Report every line of the records that includes the word "Oluje".
*** RECORDS FOR PROCESSING Section Begins ***
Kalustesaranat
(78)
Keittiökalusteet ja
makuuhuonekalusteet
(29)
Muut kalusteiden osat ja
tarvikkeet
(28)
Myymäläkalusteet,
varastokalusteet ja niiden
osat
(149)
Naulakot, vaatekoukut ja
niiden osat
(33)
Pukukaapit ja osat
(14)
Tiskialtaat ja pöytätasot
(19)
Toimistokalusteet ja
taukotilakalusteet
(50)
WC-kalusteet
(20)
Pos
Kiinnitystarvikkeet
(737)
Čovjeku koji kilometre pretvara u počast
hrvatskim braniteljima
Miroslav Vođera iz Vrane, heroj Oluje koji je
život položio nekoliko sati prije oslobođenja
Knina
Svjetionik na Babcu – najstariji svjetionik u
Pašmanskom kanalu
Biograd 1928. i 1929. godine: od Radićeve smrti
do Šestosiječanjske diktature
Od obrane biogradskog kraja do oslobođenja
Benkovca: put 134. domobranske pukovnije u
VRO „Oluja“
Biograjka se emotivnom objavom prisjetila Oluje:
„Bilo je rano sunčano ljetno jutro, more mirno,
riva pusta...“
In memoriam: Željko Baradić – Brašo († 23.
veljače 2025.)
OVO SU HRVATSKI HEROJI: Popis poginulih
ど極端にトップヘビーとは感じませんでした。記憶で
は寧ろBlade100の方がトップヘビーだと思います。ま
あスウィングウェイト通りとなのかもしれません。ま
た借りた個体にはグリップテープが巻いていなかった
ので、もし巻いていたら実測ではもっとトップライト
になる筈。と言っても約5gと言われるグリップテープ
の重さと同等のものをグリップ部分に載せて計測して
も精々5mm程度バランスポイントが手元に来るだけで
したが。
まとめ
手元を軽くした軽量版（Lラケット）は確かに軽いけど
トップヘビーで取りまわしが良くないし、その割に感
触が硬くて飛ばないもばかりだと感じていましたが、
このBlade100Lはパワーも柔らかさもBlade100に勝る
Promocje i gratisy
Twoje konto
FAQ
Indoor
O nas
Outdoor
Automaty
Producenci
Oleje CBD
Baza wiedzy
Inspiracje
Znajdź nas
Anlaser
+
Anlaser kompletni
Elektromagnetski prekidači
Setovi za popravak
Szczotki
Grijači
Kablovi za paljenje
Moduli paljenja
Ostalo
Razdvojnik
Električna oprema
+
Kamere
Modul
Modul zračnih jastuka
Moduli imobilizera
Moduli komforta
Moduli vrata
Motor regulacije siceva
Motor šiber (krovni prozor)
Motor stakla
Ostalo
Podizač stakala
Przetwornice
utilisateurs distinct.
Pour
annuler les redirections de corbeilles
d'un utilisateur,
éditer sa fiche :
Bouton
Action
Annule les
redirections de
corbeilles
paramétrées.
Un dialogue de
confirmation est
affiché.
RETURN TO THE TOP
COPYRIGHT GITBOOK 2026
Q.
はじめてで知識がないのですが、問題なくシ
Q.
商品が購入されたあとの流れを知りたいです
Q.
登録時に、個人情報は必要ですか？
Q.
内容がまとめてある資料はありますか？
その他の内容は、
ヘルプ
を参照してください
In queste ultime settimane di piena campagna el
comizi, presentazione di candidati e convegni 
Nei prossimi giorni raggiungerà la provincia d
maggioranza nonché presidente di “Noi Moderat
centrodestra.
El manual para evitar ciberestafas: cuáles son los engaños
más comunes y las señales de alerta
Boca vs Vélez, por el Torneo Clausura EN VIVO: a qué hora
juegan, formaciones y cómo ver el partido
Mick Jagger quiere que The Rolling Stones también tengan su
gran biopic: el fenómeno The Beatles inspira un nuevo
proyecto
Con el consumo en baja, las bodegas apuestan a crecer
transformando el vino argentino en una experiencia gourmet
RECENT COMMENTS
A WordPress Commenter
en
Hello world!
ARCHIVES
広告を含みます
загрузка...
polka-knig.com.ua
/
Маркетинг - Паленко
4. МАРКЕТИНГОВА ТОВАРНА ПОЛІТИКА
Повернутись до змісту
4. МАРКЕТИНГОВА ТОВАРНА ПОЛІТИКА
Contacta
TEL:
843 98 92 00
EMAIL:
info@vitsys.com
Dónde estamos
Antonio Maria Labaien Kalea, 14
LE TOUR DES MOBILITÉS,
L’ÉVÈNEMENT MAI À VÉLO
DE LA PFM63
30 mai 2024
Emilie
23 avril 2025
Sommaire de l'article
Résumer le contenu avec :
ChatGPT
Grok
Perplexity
*** RECORDS FOR PROCESSING Section Ends ***
RESULT:
Miroslav Vođera iz Vrane, heroj Oluje koji je
Biograjka se emotivnom objavom prisjetila Oluje:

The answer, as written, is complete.